Snap Inc. announced Wednesday it would cut 16% of its workforce, about 1,000 employees, with CEO Evan Spiegel explicitly tying the decision to AI-driven efficiency. The company said artificial intelligence now generates more than 65% of new software code.
Snap is not alone. In February, financial tech firm Block said it would cut 40% of its workforce, more than 4,000 employees, while pivoting to AI tools. According to Layoffs.fyi, more than 80 tech companies have eliminated approximately 71,440 jobs so far this year.
The Entrepreneurial Surge
While traditional employment contracts, another path is expanding dramatically. New data from Shopify, which powers millions of online businesses across 175 countries, tells a striking story.
Since 2018, the number of Shopify merchants who have made a first sale has increased sevenfold. The platform recorded a record surge in new business creation at the start of 2026, continuing a trend that began years before.
"For anyone weighing their options, the trendlines are hard to ignore," Shopify's analysis states. "One path is expanding, the other is contracting."
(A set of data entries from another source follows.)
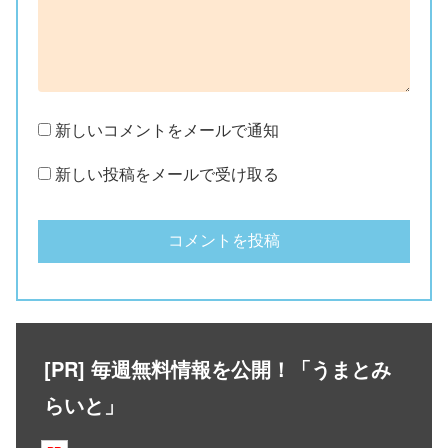
新しいコメントをメールで通知
新しい投稿をメールで受け取る
[PR] 毎週無料情報を公開！「うまとみ
らいと」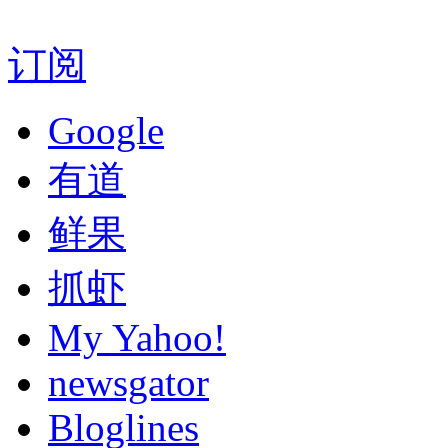
订阅
Google
有道
鲜果
抓虾
My Yahoo!
newsgator
Bloglines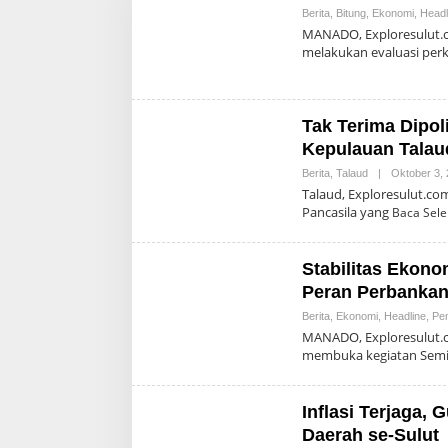
x
Berita
,
Bitung
,
Ekonomi
,
Headl
p
l
MANADO, Exploresulut.c
o
melakukan evaluasi pe
r
e
S
u
Tak Terima Dipol
l
u
Kepulauan Tala
t
Berita
,
Talaud
|
Oktober 3,
Talaud, Exploresulut.c
Pancasila yang
Baca Sel
Stabilitas Ekono
Peran Perbanka
Berita
,
Ekonomi
,
Headline
,
Pe
MANADO, Exploresulut.c
membuka kegiatan Sem
Inflasi Terjaga, 
Daerah se-Sulut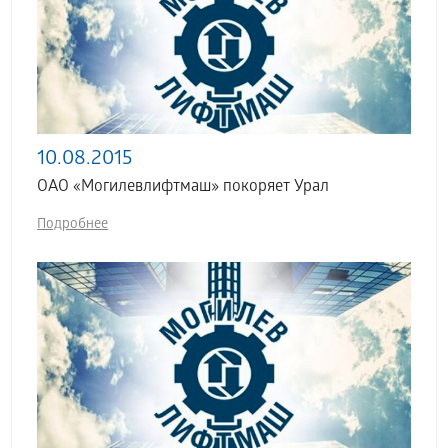
10.08.2015
ОАО «Могилевлифтмаш» покоряет Урал
Подробнее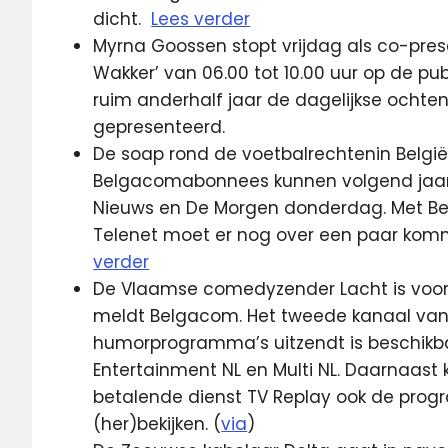
dicht.
Lees verder
Myrna Goossen stopt vrijdag als co-pre
Wakker’ van 06.00 tot 10.00 uur op de pu
ruim anderhalf jaar de dagelijkse och
gepresenteerd.
De soap rond de voetbalrechtenin België
Belgacomabonnees kunnen volgend jaar v
Nieuws en De Morgen donderdag. Met Be
Telenet moet er nog over een paar kom
verder
De Vlaamse comedyzender Lacht is voort
meldt Belgacom. Het tweede kanaal van 
humorprogramma’s uitzendt is beschikba
Entertainment NL en Multi NL. Daarnaas
betalende dienst TV Replay ook de prog
(her)bekijken. (
via
)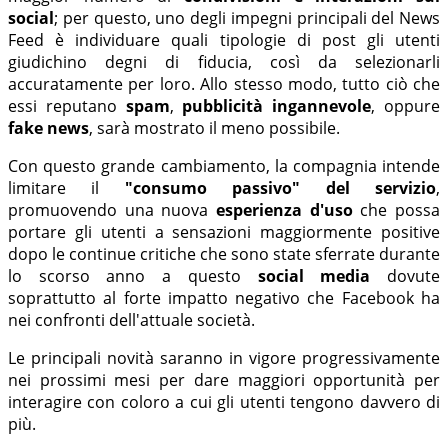
social
; per questo, uno degli impegni principali del News
Feed è individuare quali tipologie di post gli utenti
giudichino degni di fiducia, così da selezionarli
accuratamente per loro. Allo stesso modo, tutto ciò che
essi reputano
spam
,
pubblicità ingannevole
, oppure
fake news
, sarà mostrato il meno possibile.
Con questo grande cambiamento, la compagnia intende
limitare il
"consumo passivo" del servizio
,
promuovendo una nuova
esperienza d'uso
che possa
portare gli utenti a sensazioni maggiormente positive
dopo le continue critiche che sono state sferrate durante
lo scorso anno a questo
social media
dovute
soprattutto al forte impatto negativo che Facebook ha
nei confronti dell'attuale società.
Le principali novità saranno in vigore progressivamente
nei prossimi mesi per dare maggiori opportunità per
interagire con coloro a cui gli utenti tengono davvero di
più.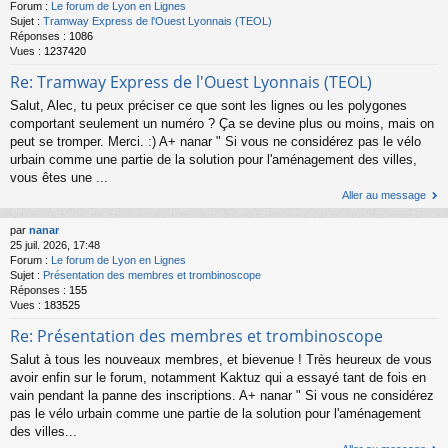
Forum :
Le forum de Lyon en Lignes
Sujet :
Tramway Express de l'Ouest Lyonnais (TEOL)
Réponses :
1086
Vues :
1237420
Re: Tramway Express de l'Ouest Lyonnais (TEOL)
Salut, Alec, tu peux préciser ce que sont les lignes ou les polygones
comportant seulement un numéro ? Ça se devine plus ou moins, mais on
peut se tromper. Merci. :) A+ nanar " Si vous ne considérez pas le vélo
urbain comme une partie de la solution pour l'aménagement des villes,
vous êtes une ...
Aller au message
par
nanar
25 juil. 2026, 17:48
Forum :
Le forum de Lyon en Lignes
Sujet :
Présentation des membres et trombinoscope
Réponses :
155
Vues :
183525
Re: Présentation des membres et trombinoscope
Salut à tous les nouveaux membres, et bievenue ! Très heureux de vous
avoir enfin sur le forum, notamment Kaktuz qui a essayé tant de fois en
vain pendant la panne des inscriptions. A+ nanar " Si vous ne considérez
pas le vélo urbain comme une partie de la solution pour l'aménagement
des villes...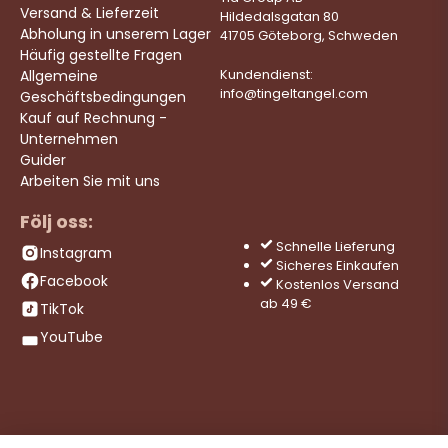
Versand & Lieferzeit
Hildedalsgatan 80
Abholung in unserem Lager
41705 Göteborg, Schweden
Häufig gestellte Fragen
Allgemeine
Kundendienst:
info@tingeltangel.com
Geschäftsbedingungen
Kauf auf Rechnung -
Unternehmen
Guider
Arbeiten Sie mit uns
Följ oss:
Schnelle Lieferung
Instagram
Sicheres Einkaufen
Facebook
Kostenlos Versand
ab 49 €
TikTok
YouTube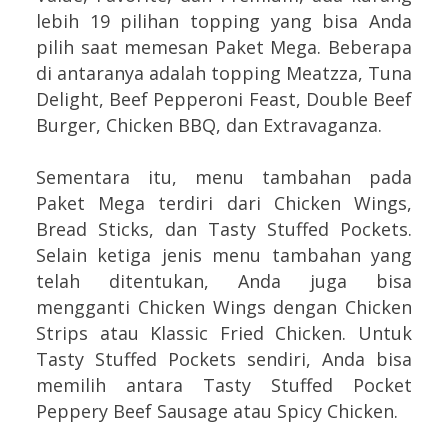
lebih 19 pilihan topping yang bisa Anda
pilih saat memesan Paket Mega. Beberapa
di antaranya adalah topping Meatzza, Tuna
Delight, Beef Pepperoni Feast, Double Beef
Burger, Chicken BBQ, dan Extravaganza.
Sementara itu, menu tambahan pada
Paket Mega terdiri dari Chicken Wings,
Bread Sticks, dan Tasty Stuffed Pockets.
Selain ketiga jenis menu tambahan yang
telah ditentukan, Anda juga bisa
mengganti Chicken Wings dengan Chicken
Strips atau Klassic Fried Chicken. Untuk
Tasty Stuffed Pockets sendiri, Anda bisa
memilih antara Tasty Stuffed Pocket
Peppery Beef Sausage atau Spicy Chicken.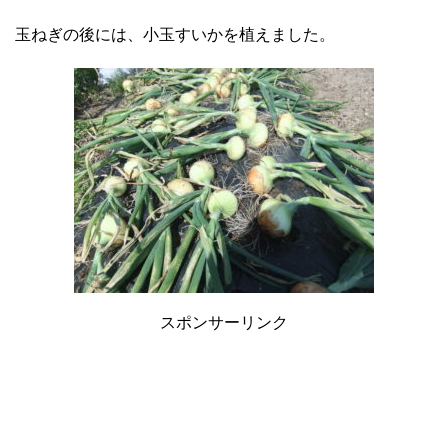
玉ねぎの後には、小玉すいかを植えました。
スポンサーリンク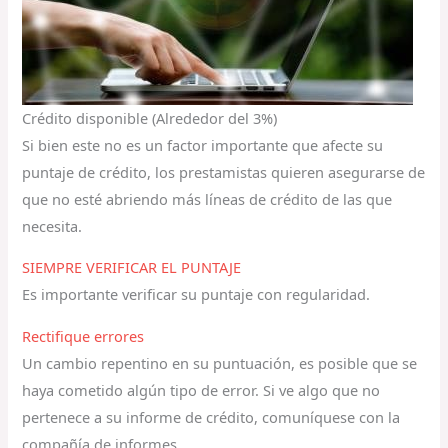
Crédito disponible (Alrededor del 3%)
Si bien este no es un factor importante que afecte su
puntaje de crédito, los prestamistas quieren asegurarse de
que no esté abriendo más líneas de crédito de las que
necesita.
SIEMPRE VERIFICAR EL PUNTAJE
Es importante verificar su puntaje con regularidad.
Rectifique errores
Un cambio repentino en su puntuación, es posible que se
haya cometido algún tipo de error. Si ve algo que no
pertenece a su informe de crédito, comuníquese con la
compañía de informes.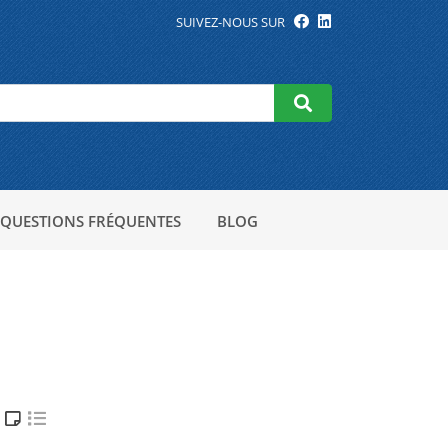
SUIVEZ-NOUS SUR
QUESTIONS FRÉQUENTES
BLOG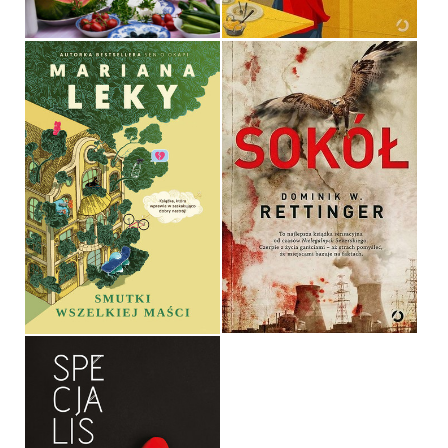
SMUTKI WSZELKIEJ
MAŚCI
SOKÓŁ
MARIANA LEKY
DOMINIK W. RETTINGER
OPRAWA TWARDA
OPRAWA MIĘKKA
49,99 ZŁ
39,90 ZŁ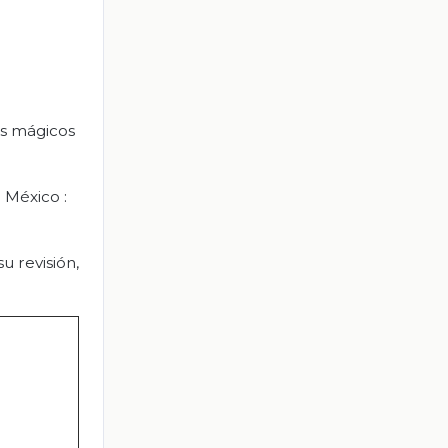
es mágicos
 México :
u revisión,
Repeat Founders Get Better
The data also challenges the notion that entrepreneurship is a one-shot gamble. Merchants who have previously launched a business on Shopify and return to build a second one earn more than twice the sales per shop on average, compared to first-time founders.
This pattern aligns with academic research showing that previous founders outperform first-timers, with the performance gap widening over successive ventures.
"The first venture is the hardest, but each one after benefits from accumulated knowledge: how to find customers, how to select a market, how to run operations," Shopify's report notes. "These are skills, and they compound."
Revenue Grows Over Time
Entrepreneurs who stick with it don't just survive; they thrive. Shopify merchants who started their businesses between 2017 and 2020 saw their average sales grow by 25% from 2022 to 2025.
A significant driver is the market itself. Ecommerce has grown from 14% of global retail sales in 2019 to more than 20% in 2025. Shopify now powers more than 14% of U.S. ecommerce.
"People entering entrepreneurship today are not competing for a fixed share of economic activity," the report states. "The pie is expanding, and entrepreneurs are eating well."
The Risk Equation Has Flipped
For years, the knock on entrepreneurship was risk. The safe move was a classic 9-to-5. But that traditional path is contracting. And entrepreneurship, by every measure, is expanding.
"The data says they're right to build," Shopify concludes.
As tens of thousands of tech workers receive layoff notices, a growing number are arriving at the same conclusion: the most future-proof job is the one you create for yourself.